### WHAT YOU NEED TO DO
Your response to the data below should hold nothing except the lines from the one containing "of power differentials" down to the one containing "can also have", reproduced exactly and without pictures.

BEGIN

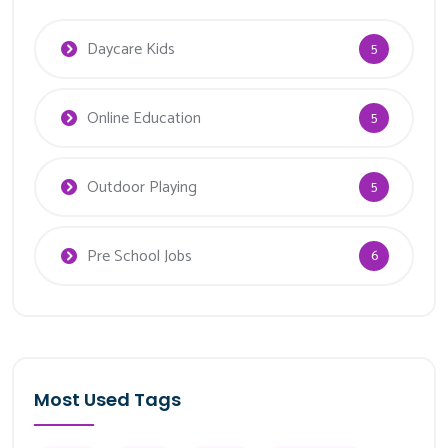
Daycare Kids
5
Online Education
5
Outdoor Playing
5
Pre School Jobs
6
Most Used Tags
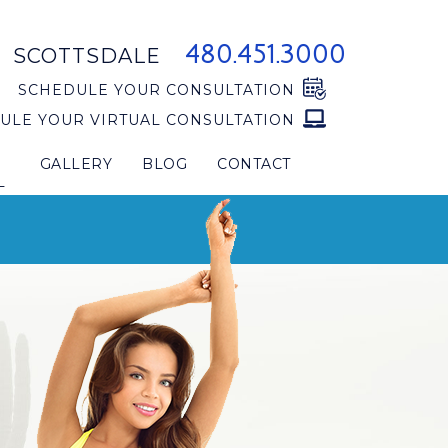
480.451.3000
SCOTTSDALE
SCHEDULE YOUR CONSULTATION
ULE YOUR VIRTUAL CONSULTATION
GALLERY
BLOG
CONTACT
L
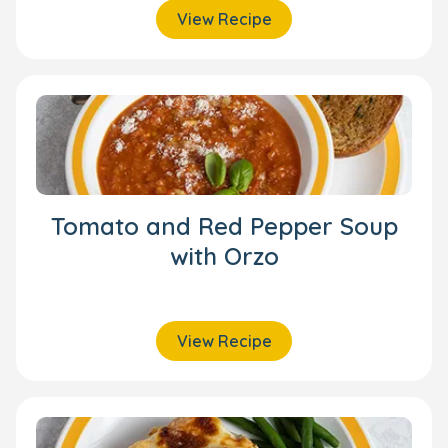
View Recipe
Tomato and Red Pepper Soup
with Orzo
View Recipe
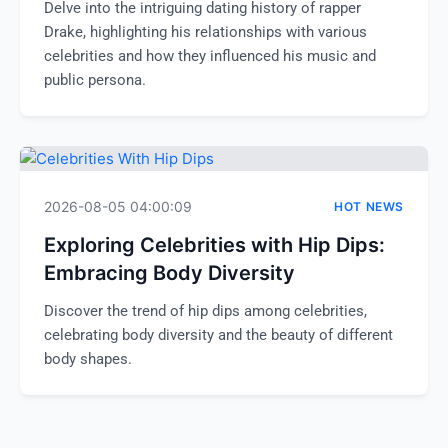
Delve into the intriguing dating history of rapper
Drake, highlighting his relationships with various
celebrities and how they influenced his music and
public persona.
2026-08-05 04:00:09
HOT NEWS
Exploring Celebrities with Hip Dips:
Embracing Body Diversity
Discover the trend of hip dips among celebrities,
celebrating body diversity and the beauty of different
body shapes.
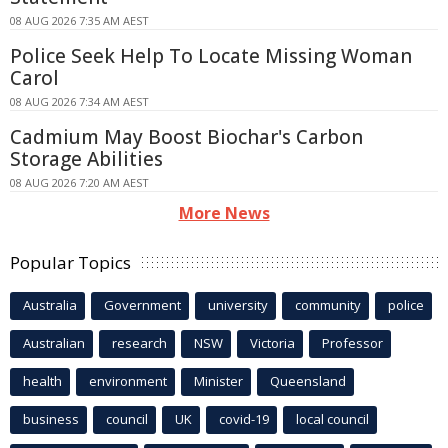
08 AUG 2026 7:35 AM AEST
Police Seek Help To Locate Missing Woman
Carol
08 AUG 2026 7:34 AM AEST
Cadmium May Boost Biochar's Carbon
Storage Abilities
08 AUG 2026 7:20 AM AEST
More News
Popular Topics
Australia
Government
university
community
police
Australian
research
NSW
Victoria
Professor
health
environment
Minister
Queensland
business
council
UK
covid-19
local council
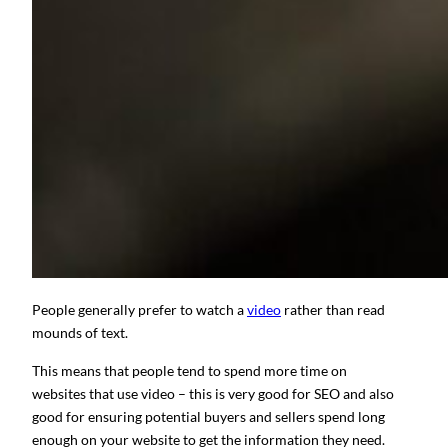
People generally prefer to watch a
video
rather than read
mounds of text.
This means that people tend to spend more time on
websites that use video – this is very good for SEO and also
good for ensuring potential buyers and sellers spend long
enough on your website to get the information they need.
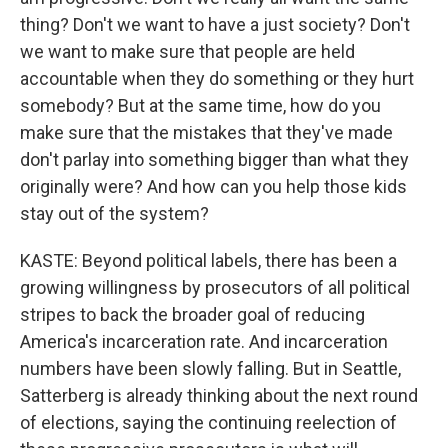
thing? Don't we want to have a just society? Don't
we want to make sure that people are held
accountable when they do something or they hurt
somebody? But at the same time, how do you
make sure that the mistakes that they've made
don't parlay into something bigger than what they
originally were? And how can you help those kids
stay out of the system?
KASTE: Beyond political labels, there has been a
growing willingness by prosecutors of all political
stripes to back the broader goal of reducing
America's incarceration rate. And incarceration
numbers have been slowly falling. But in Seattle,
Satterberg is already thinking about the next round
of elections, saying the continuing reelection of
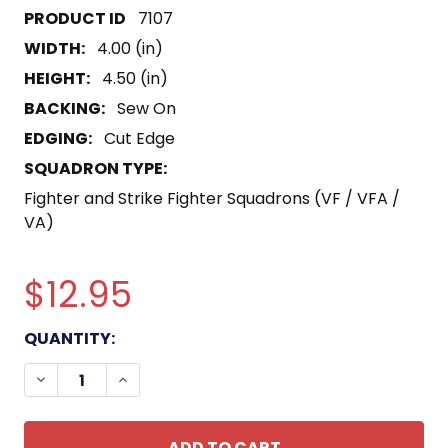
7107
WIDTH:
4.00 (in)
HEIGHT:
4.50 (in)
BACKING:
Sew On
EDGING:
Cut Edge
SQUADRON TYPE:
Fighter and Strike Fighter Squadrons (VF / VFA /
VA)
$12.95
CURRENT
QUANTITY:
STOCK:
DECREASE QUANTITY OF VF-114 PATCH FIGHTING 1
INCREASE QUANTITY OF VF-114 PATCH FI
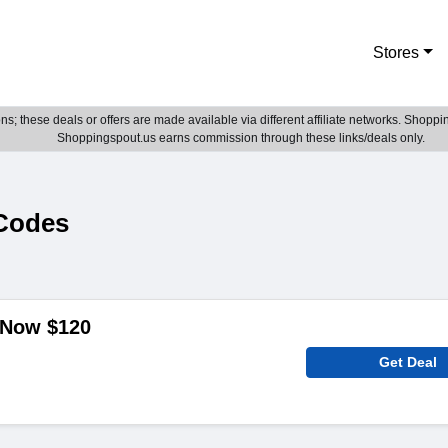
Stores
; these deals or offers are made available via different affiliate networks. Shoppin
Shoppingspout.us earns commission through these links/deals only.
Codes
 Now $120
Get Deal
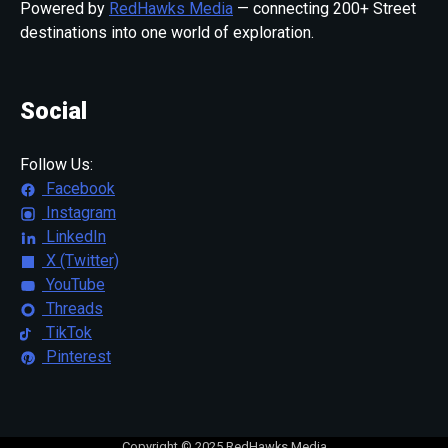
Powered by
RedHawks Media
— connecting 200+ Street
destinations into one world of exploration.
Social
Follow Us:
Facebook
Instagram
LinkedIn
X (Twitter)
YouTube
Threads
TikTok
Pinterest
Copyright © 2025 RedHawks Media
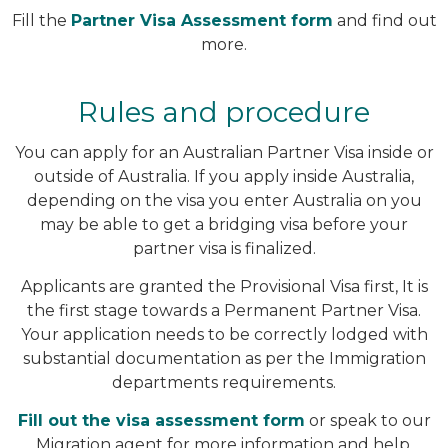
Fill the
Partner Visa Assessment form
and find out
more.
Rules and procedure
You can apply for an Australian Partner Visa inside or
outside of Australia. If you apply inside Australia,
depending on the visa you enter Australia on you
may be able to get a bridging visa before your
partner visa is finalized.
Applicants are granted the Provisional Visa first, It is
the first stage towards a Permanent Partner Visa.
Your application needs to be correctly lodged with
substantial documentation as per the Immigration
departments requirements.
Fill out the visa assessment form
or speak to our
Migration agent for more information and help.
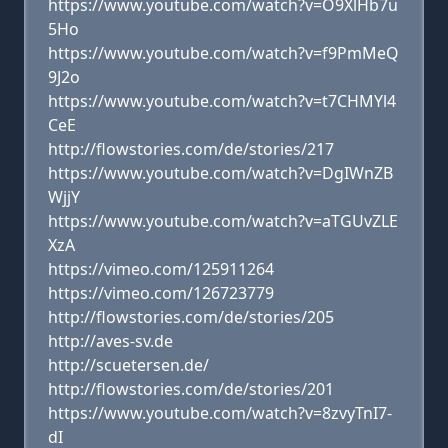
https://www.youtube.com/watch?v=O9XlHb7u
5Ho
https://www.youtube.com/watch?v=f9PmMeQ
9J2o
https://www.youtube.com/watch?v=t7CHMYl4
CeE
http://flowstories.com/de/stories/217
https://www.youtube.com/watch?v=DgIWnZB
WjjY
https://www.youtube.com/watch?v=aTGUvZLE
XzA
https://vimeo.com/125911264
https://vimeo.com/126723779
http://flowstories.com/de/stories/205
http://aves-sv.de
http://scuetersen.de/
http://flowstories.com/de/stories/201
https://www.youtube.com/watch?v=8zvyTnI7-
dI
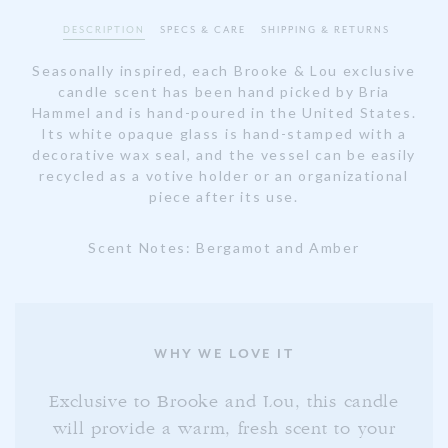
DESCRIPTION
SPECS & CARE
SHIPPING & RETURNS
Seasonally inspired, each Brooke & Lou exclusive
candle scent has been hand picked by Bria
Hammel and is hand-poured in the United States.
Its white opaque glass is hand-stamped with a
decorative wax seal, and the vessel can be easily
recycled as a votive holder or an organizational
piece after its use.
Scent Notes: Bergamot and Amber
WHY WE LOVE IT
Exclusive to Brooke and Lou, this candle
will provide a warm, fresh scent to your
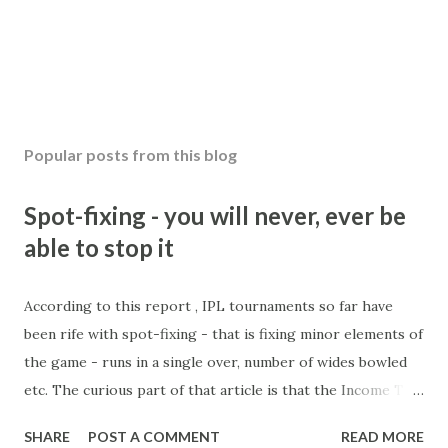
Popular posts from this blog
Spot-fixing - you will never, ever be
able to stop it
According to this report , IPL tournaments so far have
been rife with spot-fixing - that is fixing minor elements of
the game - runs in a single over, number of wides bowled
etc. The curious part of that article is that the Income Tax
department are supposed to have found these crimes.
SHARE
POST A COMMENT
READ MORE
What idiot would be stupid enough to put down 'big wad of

END
BEGIN

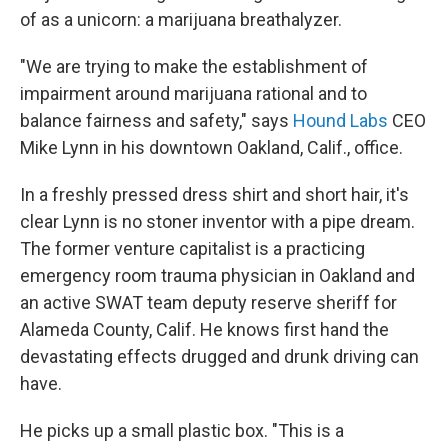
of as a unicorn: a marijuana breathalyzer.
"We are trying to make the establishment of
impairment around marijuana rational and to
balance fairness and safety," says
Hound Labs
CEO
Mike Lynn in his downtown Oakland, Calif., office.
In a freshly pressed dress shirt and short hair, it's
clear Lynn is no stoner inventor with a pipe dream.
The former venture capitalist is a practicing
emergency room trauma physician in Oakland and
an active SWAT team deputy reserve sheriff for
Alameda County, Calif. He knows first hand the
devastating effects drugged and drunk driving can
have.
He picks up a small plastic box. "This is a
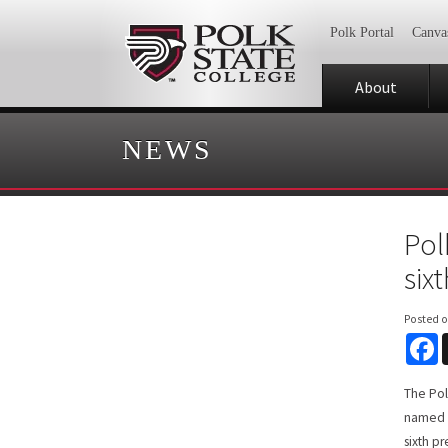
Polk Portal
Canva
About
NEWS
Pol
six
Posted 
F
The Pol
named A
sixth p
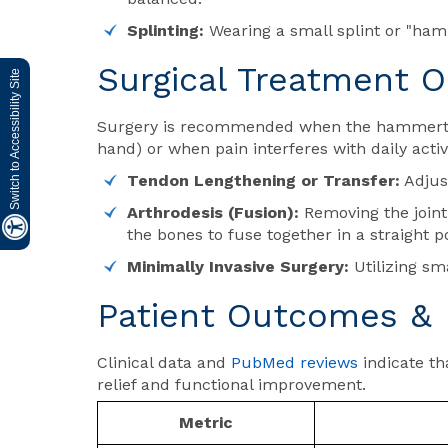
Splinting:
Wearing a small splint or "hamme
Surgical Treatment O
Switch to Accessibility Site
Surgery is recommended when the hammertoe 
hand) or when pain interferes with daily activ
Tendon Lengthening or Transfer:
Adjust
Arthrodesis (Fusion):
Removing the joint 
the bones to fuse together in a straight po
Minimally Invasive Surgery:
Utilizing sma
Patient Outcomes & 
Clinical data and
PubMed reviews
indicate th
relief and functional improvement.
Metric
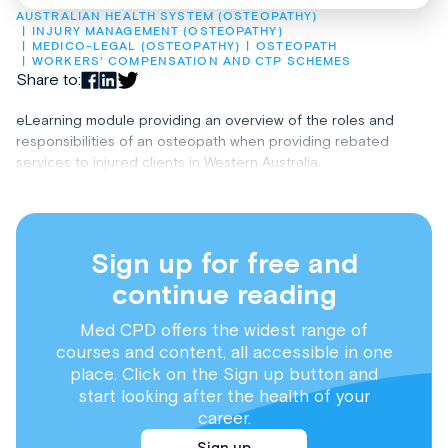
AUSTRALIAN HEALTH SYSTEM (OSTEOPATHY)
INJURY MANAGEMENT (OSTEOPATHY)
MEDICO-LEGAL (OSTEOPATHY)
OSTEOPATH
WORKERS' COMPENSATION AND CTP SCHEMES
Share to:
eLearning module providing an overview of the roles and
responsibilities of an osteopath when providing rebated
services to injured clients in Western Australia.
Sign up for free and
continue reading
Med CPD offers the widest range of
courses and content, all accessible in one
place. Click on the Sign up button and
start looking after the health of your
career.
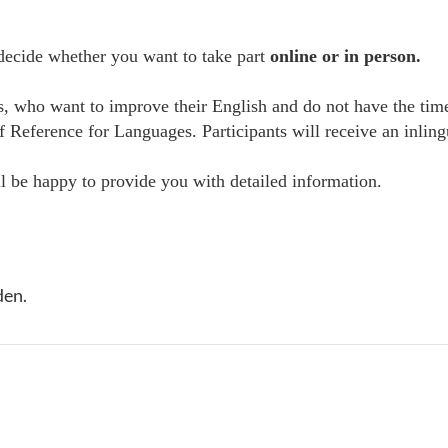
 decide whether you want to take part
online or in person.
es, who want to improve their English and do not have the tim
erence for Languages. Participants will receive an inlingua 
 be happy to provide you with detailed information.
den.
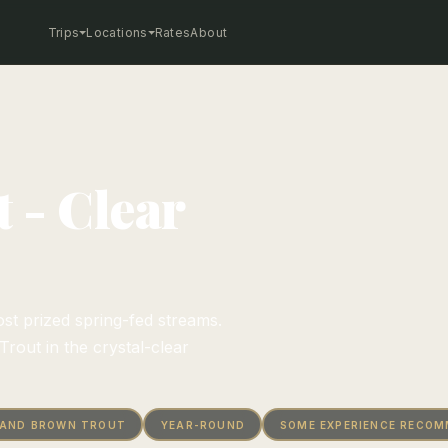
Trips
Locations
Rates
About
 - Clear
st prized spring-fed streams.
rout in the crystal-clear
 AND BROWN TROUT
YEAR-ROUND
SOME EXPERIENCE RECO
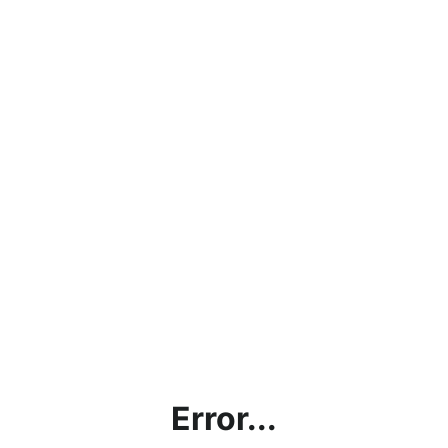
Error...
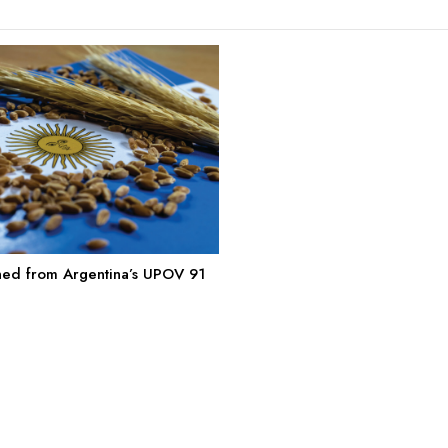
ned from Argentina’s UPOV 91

END
BEGIN

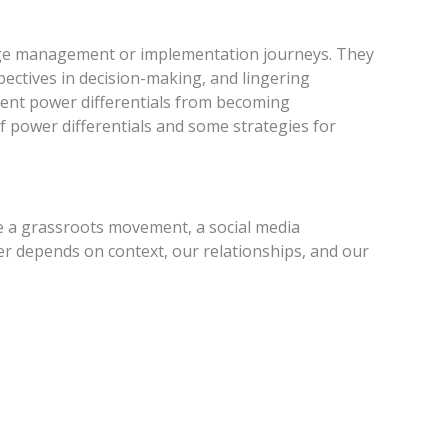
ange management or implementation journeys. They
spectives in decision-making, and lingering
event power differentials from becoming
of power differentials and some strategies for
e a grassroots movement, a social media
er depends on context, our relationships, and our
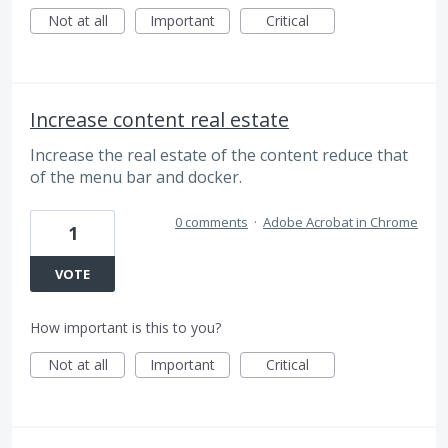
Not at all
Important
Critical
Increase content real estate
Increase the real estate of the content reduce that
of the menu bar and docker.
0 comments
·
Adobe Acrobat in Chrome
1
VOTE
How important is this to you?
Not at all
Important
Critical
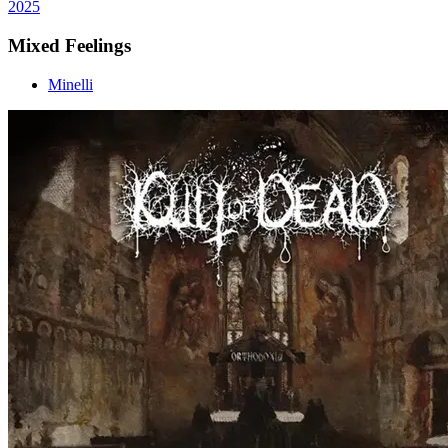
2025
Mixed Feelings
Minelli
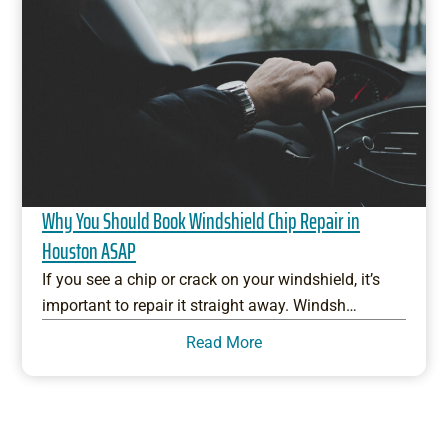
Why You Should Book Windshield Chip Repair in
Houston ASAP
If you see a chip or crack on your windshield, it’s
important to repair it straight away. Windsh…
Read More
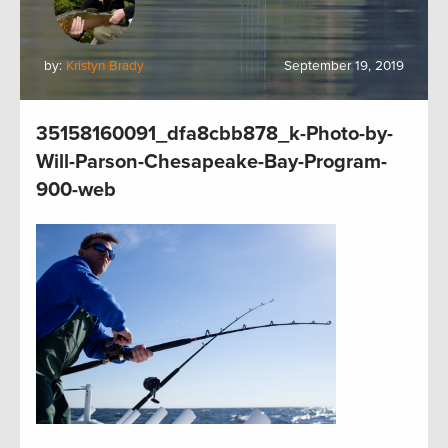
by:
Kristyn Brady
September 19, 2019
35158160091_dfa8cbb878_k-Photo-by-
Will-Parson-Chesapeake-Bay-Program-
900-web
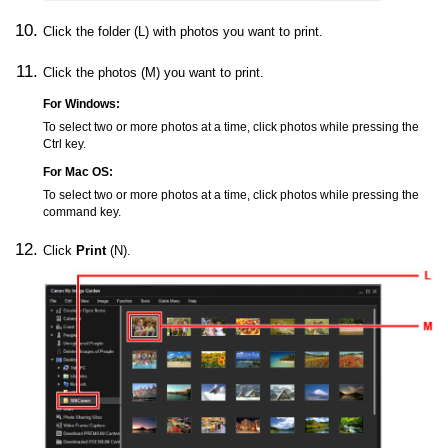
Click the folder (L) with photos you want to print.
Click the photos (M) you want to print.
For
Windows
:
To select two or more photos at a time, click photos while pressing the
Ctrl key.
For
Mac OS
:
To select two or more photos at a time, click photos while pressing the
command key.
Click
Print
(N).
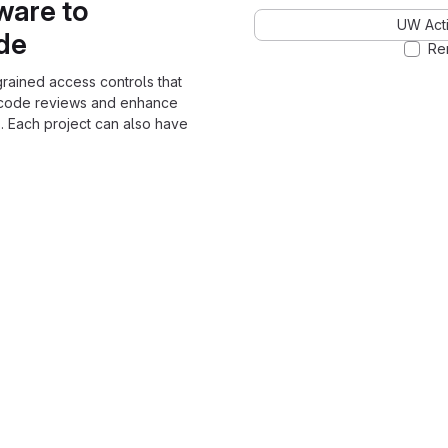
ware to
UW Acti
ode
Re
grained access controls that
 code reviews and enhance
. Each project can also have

END

### ANSWER TO THIS TASK
of power differentials and some strategies for
e a grassroots movement, a social media
er depends on context, our relationships, and our
Not at all
Important
Critical
Increase content real estate
Increase the real estate of the content reduce that
of the menu bar and docker.
0 comments
·
Adobe Acrobat in Chrome
1
VOTE
How important is this to you?
Not at all
Important
Critical
2025
Mixed Feelings
Minelli
Why You Should Book Windshield Chip Repair in
Houston ASAP
If you see a chip or crack on your windshield, it’s
important to repair it straight away. Windsh…
Read More
by:
Kristyn Brady
September 19, 2019
35158160091_dfa8cbb878_k-Photo-by-
Will-Parson-Chesapeake-Bay-Program-
900-web
Click the folder (L) with photos you want to print.
Click the photos (M) you want to print.
For
Windows
:
To select two or more photos at a time, click photos while pressing the
Ctrl key.
For
Mac OS
:
To select two or more photos at a time, click photos while pressing the
command key.
Click
Print
(N).
ware to
UW Acti
ode
Re
grained access controls that
 code reviews and enhance
. Each project can also have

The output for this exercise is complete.